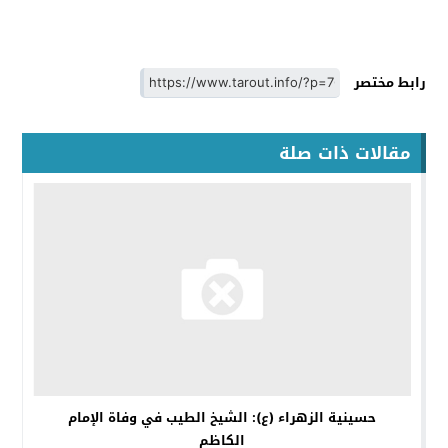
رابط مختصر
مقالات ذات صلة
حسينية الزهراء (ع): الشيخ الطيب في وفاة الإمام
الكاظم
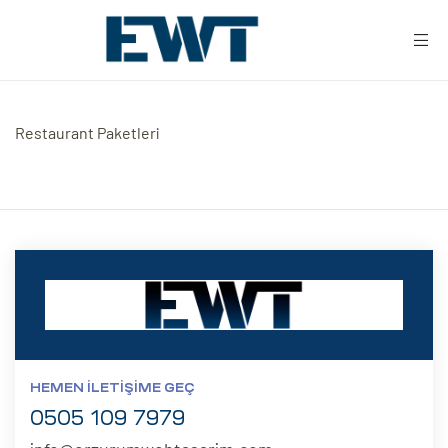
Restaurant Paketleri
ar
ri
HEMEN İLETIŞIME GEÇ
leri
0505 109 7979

* * *

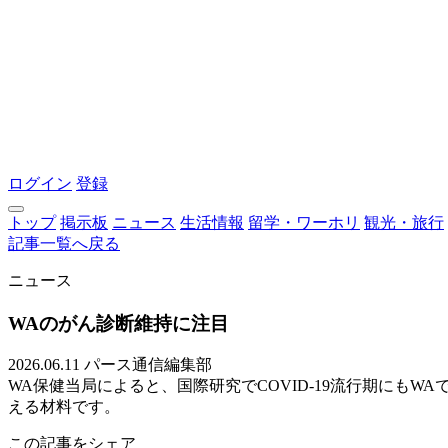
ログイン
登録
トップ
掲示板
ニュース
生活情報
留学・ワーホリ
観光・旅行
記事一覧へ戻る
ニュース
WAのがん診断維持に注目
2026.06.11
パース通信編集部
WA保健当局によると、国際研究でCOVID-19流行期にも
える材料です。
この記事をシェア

## Description of the task
Going back to the data above, write out everything from the line with "مقالات ذات صلة" down to the line with "0505 109 7979", both included, leaving every picture out.

## Exercise response
مقالات ذات صلة
حسينية الزهراء (ع): الشيخ الطيب في وفاة الإمام
الكاظم
Restaurant Paketleri
ar
ri
HEMEN İLETIŞIME GEÇ
leri
0505 109 7979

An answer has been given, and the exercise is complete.